= Neringa (production association) =

Toy manufacturer in Lithuania, 1972–1992

Neringa (Vilnius Cultural Goods Production Association "Neringa", Vilniaus kultūrinių prekių gamybinis susivienijimas
"Neringa", Vilniaus KPGS "Neringa") was a production association in Lithuanian SSR best known as the major toy manufacturer in the country.

==History==
After World War II there were several private businesses in toy manufacturing in Lithuania. In 1965 they were nationalized and put under the Ministry of Domestic Industry of the LSSR. In 1972 three major toy enterprises of Vilnius, "Žaislas" ("Toy"), "Lėlė" ("Doll") and "Vienybė" ("Unity") were merged to form "Neringa" association. In 1974 or 1975 the association was joined by the Metal Structure Plant in Bukčiai, in 1980
it incorporated the Kaunas company "Aidas" ("Echo"), which manufactured children's furniture, strollers and musical instruments: metallophones, harmonicas, etc. In its heyday the association had over 3,000 workers.

The production was mainly distributed wholesale. There also was a brand store in Vilnius. The association distributed toys not only in the country, but all over the Soviet Union.

As with most industries in the Soviet Union, the association had its share in manufacturing goods for the military. For example, the metal goods workshop "Aidas" had to manufacture mine casings and its canisters were sold, e.g., to the army of Jordan.

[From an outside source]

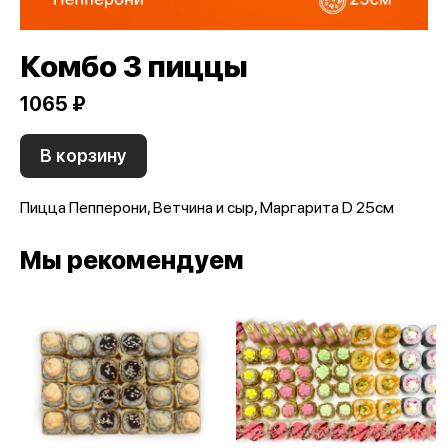
Комбо 3 пиццы
1065 ₽
В корзину
Пицца Пепперони, Ветчина и сыр, Маргарита D 25см
Мы рекомендуем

In 1988 the association became independent of the Ministry of Domestic Industry. In 1992, after the regaining of the independence of Lithuania, all production associations were dissolved into private companies. The resulting small toy companies were unable to retain good toy designers and to compete with foreign manufacturers. As a result of this and the closure of the large Russian market in mid-90s nearly all of them went bankrupt by the end of the 20th century.